Tingting Duan won second place in the Art in Science Competition at the Iowa Microscopy Society

Thursday, October 20th, 2016

image-competion-2016-a-testis-carpet-tingting

Tingting Duan, a Biochemistry PhD student mentored by Dr. Pamela Geyer, was awarded second place in the Art in Science Competition by voters attending the Iowa Microscopy Society Fall Symposium.
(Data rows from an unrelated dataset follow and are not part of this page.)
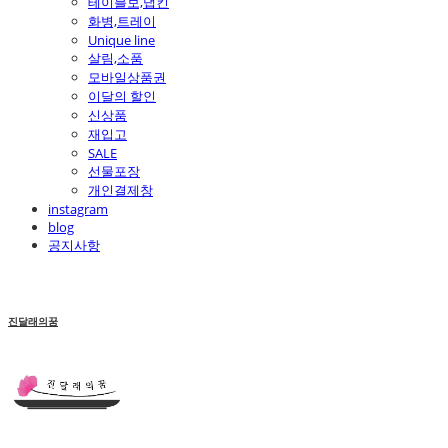
테이블보,냅킨
화병,트레이
Unique line
살림,소품
모바일상품권
이달의 할인
신상품
재입고
SALE
선물포장
개인결제창
instagram
blog
공지사항
진달래의꿈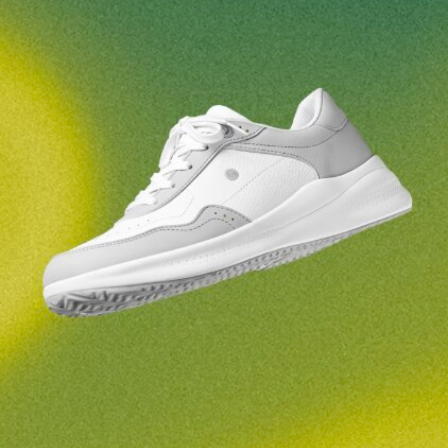
Votre prénom et nom
Votre prénom
Variante
Votre adresse mail
Changer de région
N° de commande
Choisissez le pays de livraison
Variante
Commentaire écrit
Choisissez la langue
Question
Évaluation
Modifier
J'accepte qu'on traite mes coordonnées saisies dans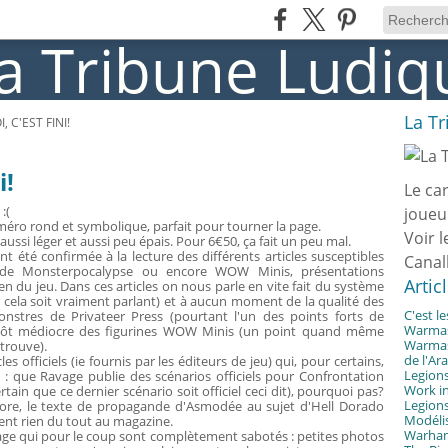
La T
 C'EST FINI!
i!
Le ca
:(
joueu
méro rond et symbolique, parfait pour tourner la page.
Voir l
ussi léger et aussi peu épais. Pour 6€50, ça fait un peu mal.
été confirmée à la lecture des différents articles susceptibles
Canal
 de Monsterpocalypse ou encore WOW Minis, présentations
Artic
 du jeu. Dans ces articles on nous parle en vite fait du système
r cela soit vraiment parlant) et à aucun moment de la qualité des
C'est l
onstres de Privateer Press (pourtant l'un des points forts de
Warmast
lutôt médiocre des figurines WOW Minis (un point quand même
Warmast
 trouve).
de l'Ar
 officiels (ie fournis par les éditeurs de jeu) qui, pour certains,
Legions
 : que Ravage publie des scénarios officiels pour Confrontation
Work in
ain que ce dernier scénario soit officiel ceci dit), pourquoi pas?
Legions
core, le texte de propagande d'Asmodée au sujet d'Hell Dorado
Modélis
ent rien du tout au magazine.
Warhamm
page qui pour le coup sont complètement sabotés : petites photos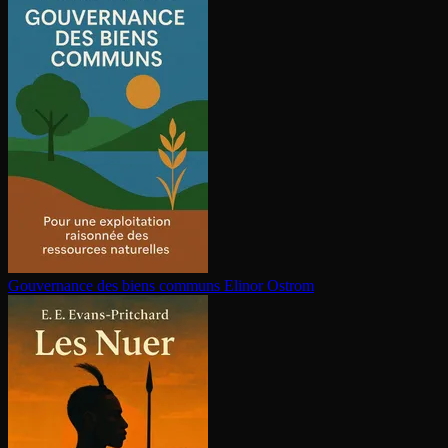
Gouvernance des biens communs
Elinor Ostrom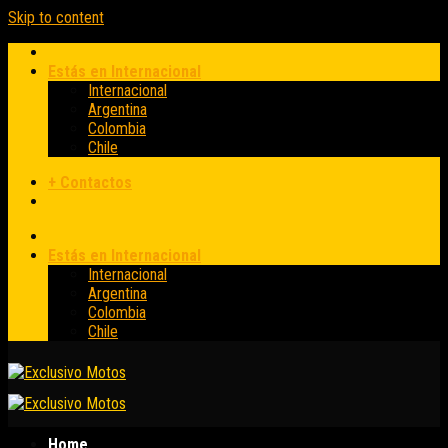
Skip to content
Estás en Internacional
Internacional
Argentina
Colombia
Chile
+ Contactos
Estás en Internacional
Internacional
Argentina
Colombia
Chile
Home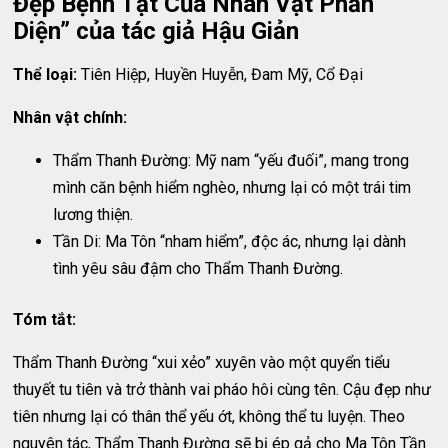
Đẹp Bệnh Tật Của Nhân Vật Phản
Diện” của tác giả Hậu Giản
Thể loại:
Tiên Hiệp, Huyền Huyễn, Đam Mỹ, Cổ Đại
Nhân vật chính:
Thẩm Thanh Đường: Mỹ nam “yếu đuối”, mang trong
mình căn bệnh hiểm nghèo, nhưng lại có một trái tim
lương thiện.
Tần Di: Ma Tôn “nham hiểm”, độc ác, nhưng lại dành
tình yêu sâu đậm cho Thẩm Thanh Đường.
Tóm tắt:
Thẩm Thanh Đường “xui xẻo” xuyên vào một quyển tiểu
thuyết tu tiên và trở thành vai pháo hôi cùng tên. Cậu đẹp như
tiên nhưng lại có thân thể yếu ớt, không thể tu luyện. Theo
nguyên tác, Thẩm Thanh Đường sẽ bị ép gả cho Ma Tôn Tần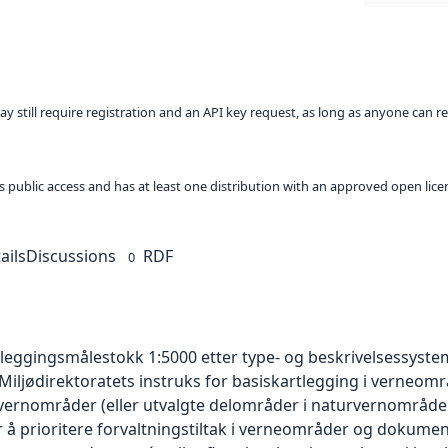
ay still require registration and an API key request, as long as anyone can r
 as public access and has at least one distribution with an approved open lice
ails
Discussions
RDF
0
tleggingsmålestokk 1:5000 etter type- og beskrivelsessystem
l Miljødirektoratets instruks for basiskartlegging i verneo
vernområder (eller utvalgte delområder i naturvernområde
r å prioritere forvaltningstiltak i verneområder og dokume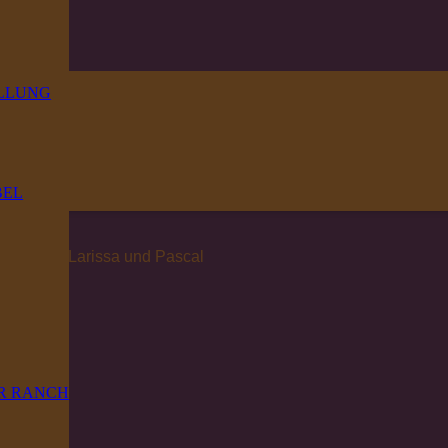
LLUNG
BEL
, 2 Kinder Larissa und Pascal
Musik.
R RANCH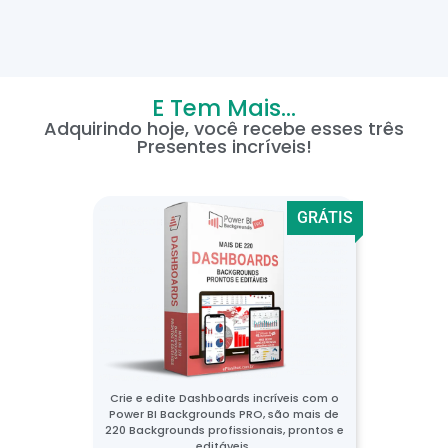
E Tem Mais...
Adquirindo hoje, você recebe esses três
Presentes incríveis!
GRÁTIS
Crie e edite Dashboards incríveis com o
Power BI Backgrounds PRO, são mais de
220 Backgrounds profissionais, prontos e
editáveis.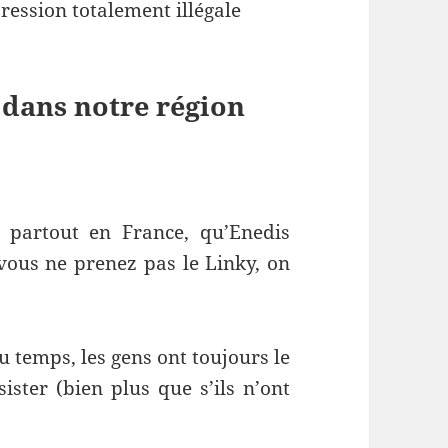
ression totalement illégale
 dans notre région
t partout en France, qu’Enedis
 vous ne prenez pas le Linky, on
du temps, les gens ont toujours le
sister (bien plus que s’ils n’ont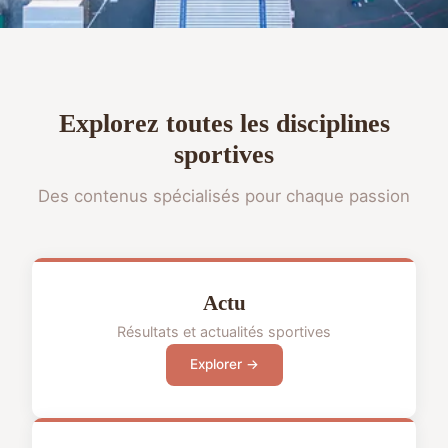
Explorez toutes les disciplines
sportives
Des contenus spécialisés pour chaque passion
Actu
Résultats et actualités sportives
Explorer →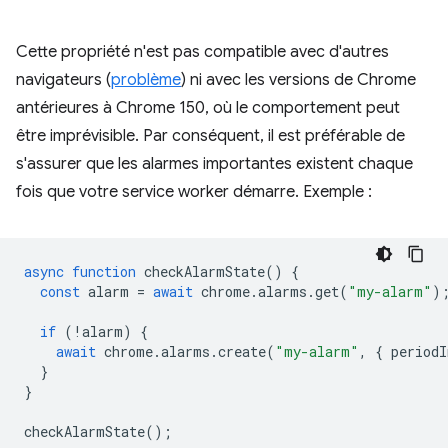
Cette propriété n'est pas compatible avec d'autres
navigateurs (
problème
) ni avec les versions de Chrome
antérieures à Chrome 150, où le comportement peut
être imprévisible. Par conséquent, il est préférable de
s'assurer que les alarmes importantes existent chaque
fois que votre service worker démarre. Exemple :
async
function
checkAlarmState
()
{
const
alarm
=
await
chrome
.
alarms
.
get
(
"my-alarm"
)
if
(
!
alarm
)
{
await
chrome
.
alarms
.
create
(
"my-alarm"
,
{
periodI
}
}
checkAlarmState
();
Her image of a tetis carpet “[drew] out beauty on an extremely small scale.” The goal of the Iowa Art in Science Contest is to recognize the combination of outstanding scientific discovery and artistic appeal inherent to microscopy research.

Maria Spies lab publishes in PNAS

Wednesday, September 28th, 2016

Dr. Maria Spies laboratory recently published an Proceedings of National Academy of Sciences article entitled “Tyrosine phosphorylation stimulates activity of human RAD51 recombinase through altered nucleoprotein filament dynamics.” In this article the Spies laboratory addressed the regulation of the homologous genetic recombination, an enigmatic cellular mechanism responsible for the stability of our genomes and accurate repair of the most deleterious DNA damage. They combined the tools of biochemistry, chemical biology and single-molecule biophysics to determine the mechanism by which c-ABL kinase (and its oncogenic counterpart BCR-ABL) enhances the activity of human RAD51 recombinase, which catalyzes the central step in homologous recombination. Recent PhD, Shyamal Subramanyam, was first author of this work, which was a cornerstone of his dissertation.